All marriages go through its ups and downs and sometimes, it appears that the downs happen more frequently the longer you stay married. If you fear your marriage is slowly draining the life out of your relationship, stop blaming the marriage! The answer is definitely not divorce because if you both love each other, nothing is unsolvable.
By focusing on these 6 steps to rekindling the love you have for each other and decreasing the times you argue and disagree, you will be saving your marriage and your belief in each other and the relationship. Surely as a couple, you are worth the effort.
Step 1. De-stressing the Communication Lines
Are you in that stage where you don’t hear each other anymore? A stage where all you can hear are judgment calls, resentment, and anger or disappointment?

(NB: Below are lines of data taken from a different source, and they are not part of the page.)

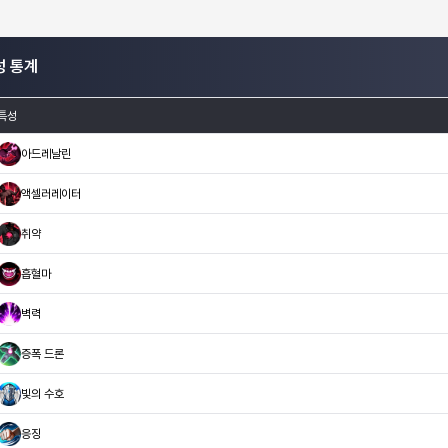
성 통계
특성
아드레날린
액셀러레이터
취약
흡혈마
벽력
증폭 드론
빛의 수호
응징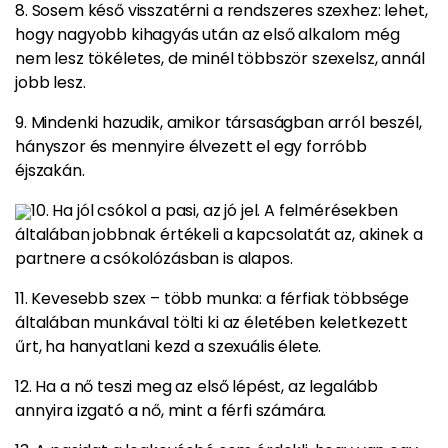
8. Sosem késő visszatérni a rendszeres szexhez
: lehet,
hogy nagyobb kihagyás után az első alkalom még
nem lesz tökéletes, de minél többször szexelsz, annál
jobb lesz.
9. Mindenki hazudik, amikor társaságban arról beszél,
hányszor és mennyire élvezett el egy forróbb
éjszakán.
10. Ha jól csókol a pasi, az jó jel. A felmérésekben
általában jobbnak értékeli a kapcsolatát az, akinek a
partnere a csókolózásban is alapos.
11. Kevesebb szex – több munka:
a férfiak többsége
általában munkával tölti ki
az életében keletkezett
űrt, ha hanyatlani kezd a szexuális élete.
12. Ha a nő teszi meg az első lépést, az legalább
annyira izgató a nő, mint a férfi számára.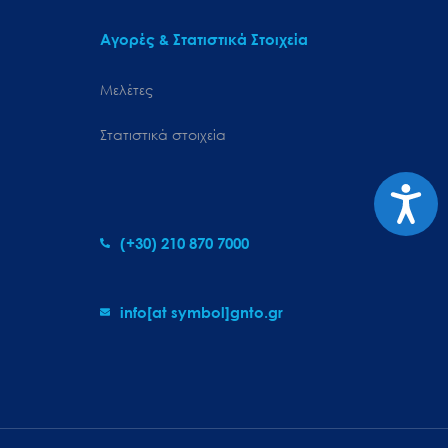
Αγορές & Στατιστικά Στοιχεία
Μελέτες
Στατιστικά στοιχεία
Προσιτ
(+30) 210 870 7000
info[at symbol]gnto.gr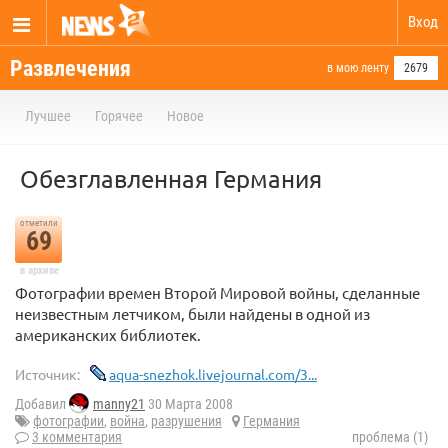
Вход
Развлечения
в мою ленту
2679
Лучшее
Горячее
Новое
Обезглавленная Германия
отметили
69
в архиве
Фотографии времен Второй Мировой войны, сделанные
неизвестным летчиком, были найдены в одной из
американских библиотек.
Источник:
aqua-snezhok.livejournal.com/3...
Добавил
manny21
30 Марта 2008
фотографии
,
война
,
разрушения
Германия
3 комментария
проблема (1)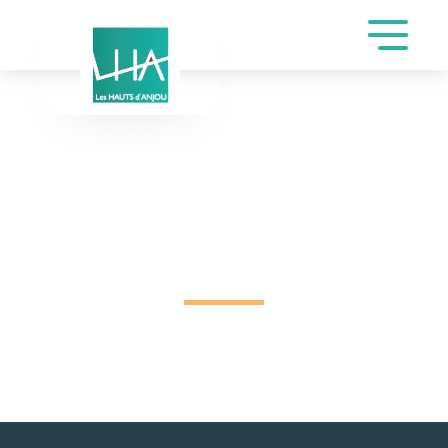
DEMANDE DE
RÉSERVATION SALLE
SAINT-JOSEPH DE
GAULT CHARLINE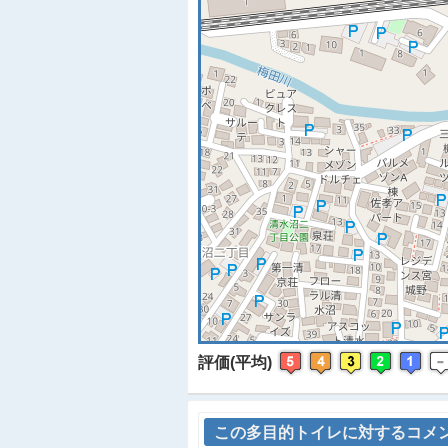
※
評価(平均)
この多目的トイレに対するコメ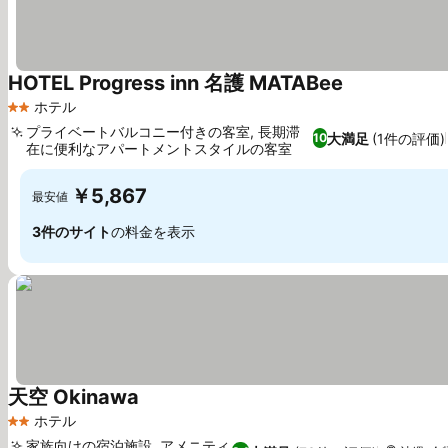
HOTEL Progress inn 名護 MATABee
料金を表示
ホテル
2 ホテルのランク
プライベートバルコニー付きの客室, 長期滞
大満足
(1件の評価)
10
在に便利なアパートメントスタイルの客室
料金を表示
￥5,867
最安値
3件のサイト
の料金を表示
天空 Okinawa
料金を表示
ホテル
2 ホテルのランク
家族向けの宿泊施設, アメニティ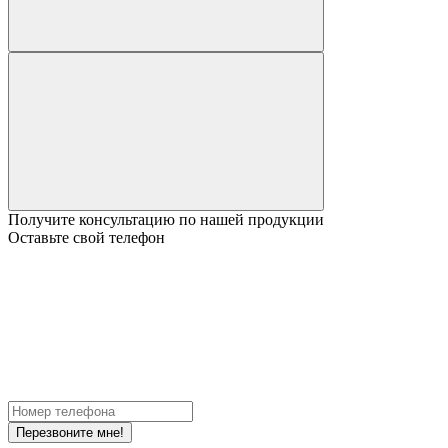
Получите консультацию по нашей продукции
Оставьте свой телефон
Перезвоните мне!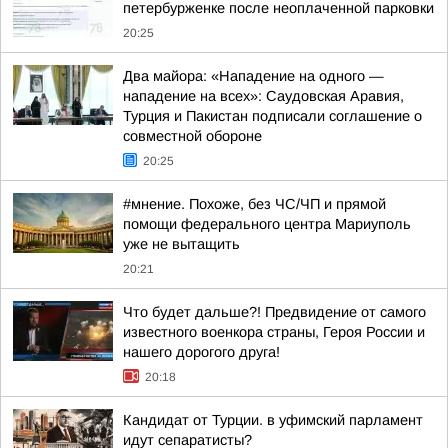
петербурженке после неоплаченной парковки
20:25
Два майора: «Нападение на одного —
нападение на всех»: Саудовская Аравия,
Турция и Пакистан подписали соглашение о
совместной обороне
20:25
#мнение. Похоже, без ЧС/ЧП и прямой
помощи федерального центра Мариуполь
уже не вытащить
20:21
Что будет дальше?! Предвидение от самого
известного военкора страны, Героя России и
нашего дорогого друга!
20:18
Кандидат от Турции. в уфимский парламент
идут сепаратисты?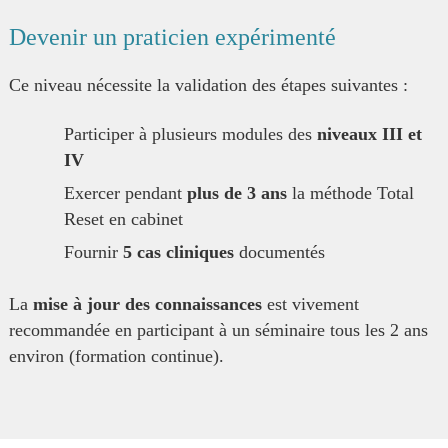
Devenir un praticien expérimenté
Ce niveau nécessite la validation des étapes suivantes :
Participer à plusieurs modules des
niveaux III et
IV
Exercer pendant
plus de 3 ans
la méthode Total
Reset en cabinet
Fournir
5 cas cliniques
documentés
La
mise à jour des connaissances
est vivement
recommandée en participant à un séminaire tous les 2 ans
environ (formation continue).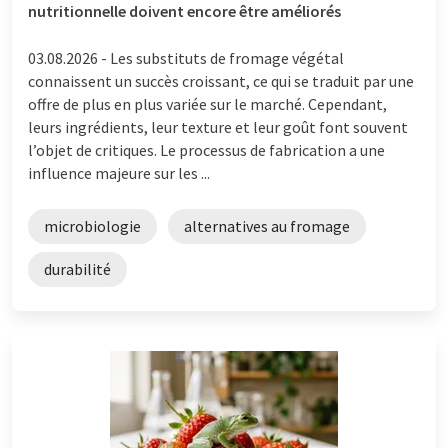
nutritionnelle doivent encore être améliorés
03.08.2026 -
Les substituts de fromage végétal
connaissent un succès croissant, ce qui se traduit par une
offre de plus en plus variée sur le marché. Cependant,
leurs ingrédients, leur texture et leur goût font souvent
l’objet de critiques. Le processus de fabrication a une
influence majeure sur les ...
microbiologie
alternatives au fromage
durabilité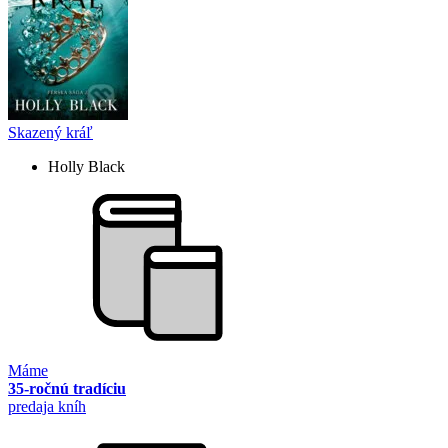
Skazený kráľ
Holly Black
Máme
35-ročnú tradíciu
predaja kníh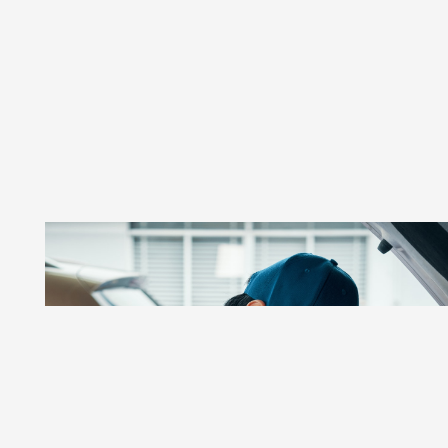
GSR AUTOS
Taller De Autos Especializado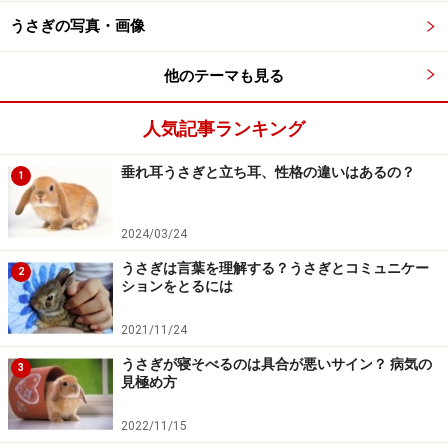
うさぎの写真・画像
他のテーマも見る
四つ葉も三つ葉も同じ味
我が家の庭では、芝生の代わりに、シロツメクサを広範
人気記事ランキング
囲で栽培しています。根にある根粒菌が、土壌を整えて
垂れ耳うさぎと立ち耳、性格の違いはあるの？
1
くれるからです。あるドッグランでは、地面一面をクロ
ーバーが覆っていました。ふかふか感が、犬の足にいい
2024/03/24
のでしょう。いつか生え揃ったら我が家でも「うさぎラ
ン」を作ろうと思っています。
うさぎは言葉を理解する？うさぎとコミュニケー
2
ションをとるには
シロツメクサの葉は、うさぎに食用として与えても良い
2021/11/24
のですが、あまり大量、長期的に与えてはいけません。
うさぎが寝そべるのは具合が悪いサイン？ 病気の
3
マメ科のため、腸内にガスが溜まってしまうことがある
見極め方
からです。でも、うちのうさぎは、クローバーの葉や、
2022/11/15
レンゲの葉も大好き。たまにおやつとして、与える程度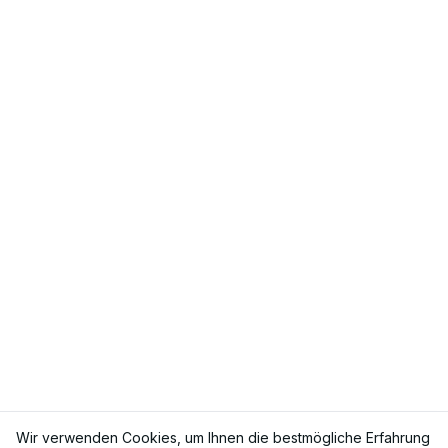
Wir verwenden Cookies, um Ihnen die bestmögliche Erfahrung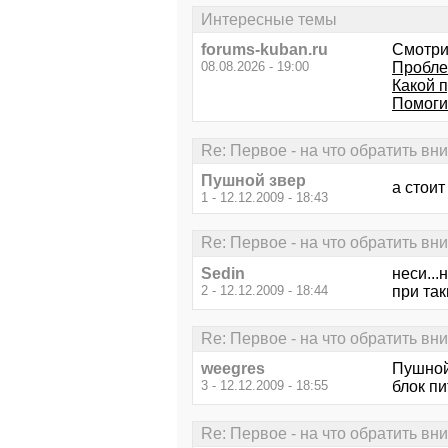
Интересные темы
forums-kuban.ru
Смотри
08.08.2026 - 19:00
Пробле
Какой 
Помогит
Re: Первое - на что обратить вн
Пушной звер
а стоит
1 - 12.12.2009 - 18:43
Re: Первое - на что обратить вн
Sedin
неси..
2 - 12.12.2009 - 18:44
при так
Re: Первое - на что обратить вн
weegres
Пушной 
3 - 12.12.2009 - 18:55
блок пи
Re: Первое - на что обратить вн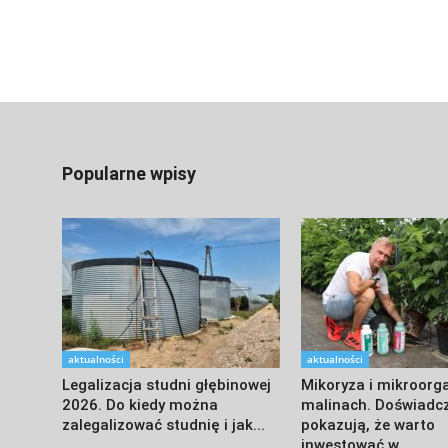
Popularne wpisy
aktualności
aktualności
Legalizacja studni głębinowej
Mikoryza i mikroorg
2026. Do kiedy można
malinach. Doświadc
zalegalizować studnię i jak...
pokazują, że warto
inwestować w...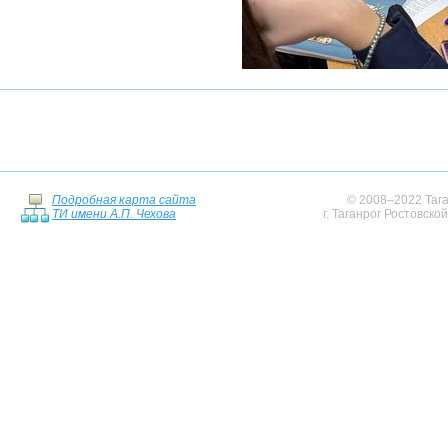
Подробная карта сайта
© 2008–2022 Тага
ТИ имени А.П. Чехова
г. Таганрог Ростовско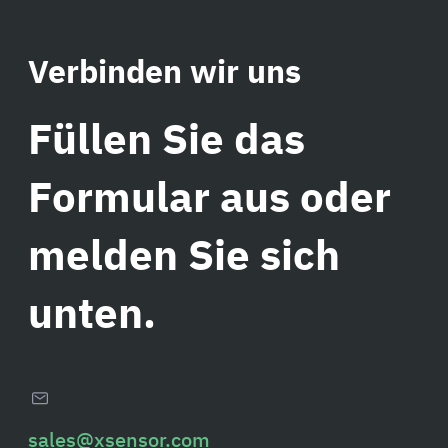
Verbinden wir uns
Füllen Sie das
Formular aus oder
melden Sie sich
unten.
sales@xsensor.com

Can you still talk amicably for hours without getting on each other’s nerves? If not, you need to de-stress the communication lines and close that gap. It starts with listening…
- Listen to the message, ignore the messenger. You might be surprised that you are pre-judging your spouse even before the conversation gets going. If you can let go of this obstacle, you and your spouse will be able to have fun talking to each other and even be excited to sit down for a meal, after dinner chats, and bedroom whispers.
Step 2. Time To Let Go of Deep-Seated Emotions
Do you love your spouse or are you too busy fighting your spouse to think about love? Even love and passion can become deep-seated emotions, not just anger and resentment. Imagine what one sincere apology could do to release all that passion, love, and negative feelings? You will feel lighter, ready to face any challenges, and start to see your spouse as the person you feel in love with rather than the one who is constantly challenging you. Say sorry and mean it but don’t demand that your spouse do the same. Let it come without prodding or force and if the apology never comes, so what? You were able to let it all go and you’ll be able to carry the marriage through this difficult time.
Step 3. It’s No One’s Fault
Go forward, don’t go back. What’s the point in rehashing past mistakes?
Step 4. Start The Appreciation Game
This is a game that couples play when they go on a retreat together. They list down the things they appreciate in each other and then each one gets a chance to read the list to the other. You’d be surprised how uplifting this can be for your marriage and self-esteem.
Step 5. See A Marriage Counselor
At one point, you should visit a marriage counselor. This person can help you confirm that you are on the right track to saving your marriage. If you’re still hitting roadblocks, the counselor can assist you in breaking down these barriers.
Step 6. Spend Time Together
No marriage will work out perfectly but marriages can be fun, exciting, romantic, secure, and be the kind of relationship that will make you smile for no reason at all. You can get it to this stage by spending more time together – just the 2 of you some of the time and with the children on other occasions. Learn to laugh together, avoid pointing out faults and placing blame, and start enjoying each other’s company. It won’t be easy at the start but don’t give up. It gets easier the more time you spend together as friends and lovers.